The open tournament was especially difficult because it allowed professionals, city teams and various schools to compete. But Yale’s success there bodes well for this weekend’s competition against Williams, men’s head coach David Talbott said.
The Elis’ performance was especially notable because the B team defeated Williams 4-1 while thrashing Trinity in the final 4-1, despite the absence of two key players, Blake Gilpin ’01 and Anshul Manchanda ’04. The men’s team will face Trinity next Wednesday Jan. 17.
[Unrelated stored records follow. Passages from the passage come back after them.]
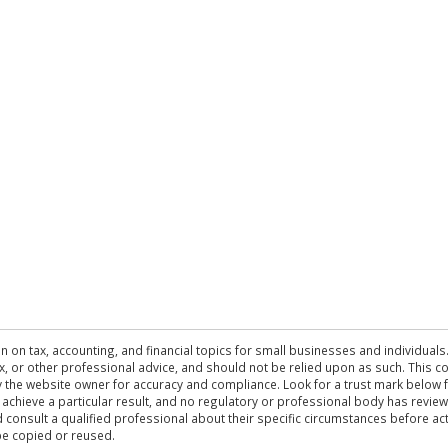
n on tax, accounting, and financial topics for small businesses and individuals
 tax, or other professional advice, and should not be relied upon as such. This
the website owner for accuracy and compliance. Look for a trust mark below fo
 achieve a particular result, and no regulatory or professional body has revi
ld consult a qualified professional about their specific circumstances before 
be copied or reused.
“We spread our players out a lot,” Frederick Bouchardy ’01 said. “The lower teams did well because of our depth. The B-team match against Williams tested their depth especially because it was made up of Williams’ number 6 through 10 players, while our number 6 through 10 players were playing in the A division.”
The winning team included seniors Smith, Alexander Tilney and Kenneth Woo in the top three positions, Terence Li ’04 in position four and sophomore Ted Bailey in position five. Two of Yale’s teams also participated in the A division and were divided to even strength to allow for varied matches. This division was headed by Trinity, and the Bulldogs’ first two teams finished sixth and ninth, respectively. Yale’s fourth team finished in fifth place in the B division.
The USSRA competition has no bearing on college squash rankings. Yet Talbott emphasized its importance.
“The competition can be used as good preparation for the season because it gives the kids an opportunity to play against professionals they wouldn’t otherwise play during the season,” he said. “It’s a great learning experience.”
With such encouraging results, a well-prepared team that has been practicing since Jan. 2 and the return of top-ranking player Chris Olsen ’03, it seems like victory this weekend against Williams is a very attainable goal.
The women’s team (1-1, 0-1 Ivy) returned from winter break to begin its training on Jan. 3 and defeated Williams last Saturday 8-1, only losing a match at their No. 1 position played by captain Catherine Fiederowicz ’01. Yet Williams was not one of the Elis’ tougher opponents and apart from the Purple Cows’ top-seeded player Adrian Ellman, the team was no threat.
“Williams was a good match,” Gina Wilkinson ’03 said. “Everyone played well even after not having played so much over the break.”
Sarah Levine ’01, who sat out two seasons because of a stress fracture to her thigh, finally returned to action Saturday. It was also the first collegiate match for Heather Weymouth ’01, and freshmen Katherine Sims and Laura Perciasepe.
“The most notable performance was Sarah Levine’s match,” women’s head coach Mark Talbott said. “It’s really great to have her back on the team.”
Devon Dalzell ’04 also played strongly, securing victory at 3-0, giving herself hope for the rest of the season.
“Overall our team is getting stronger,” Dalzell said. “We’re progressing as the season goes on and by the end we’re going to be awesome.”
At this weekend’s Williams Invitational the women will face Colby — another team they should dominate — and Bowdoin — a team that could prove to be a tough test. In the past several years, including their 6-3 victory last season, the Bulldogs have beaten Bowdoin — which ranks among the top-10 teams in the country. Bowdoin has significant depth in its top five players, which, along with its top-seeded weapon Dana Betts, could provide an unexpected challenge.
“This weekend we should have some stellar performances to come,” Dalzell said.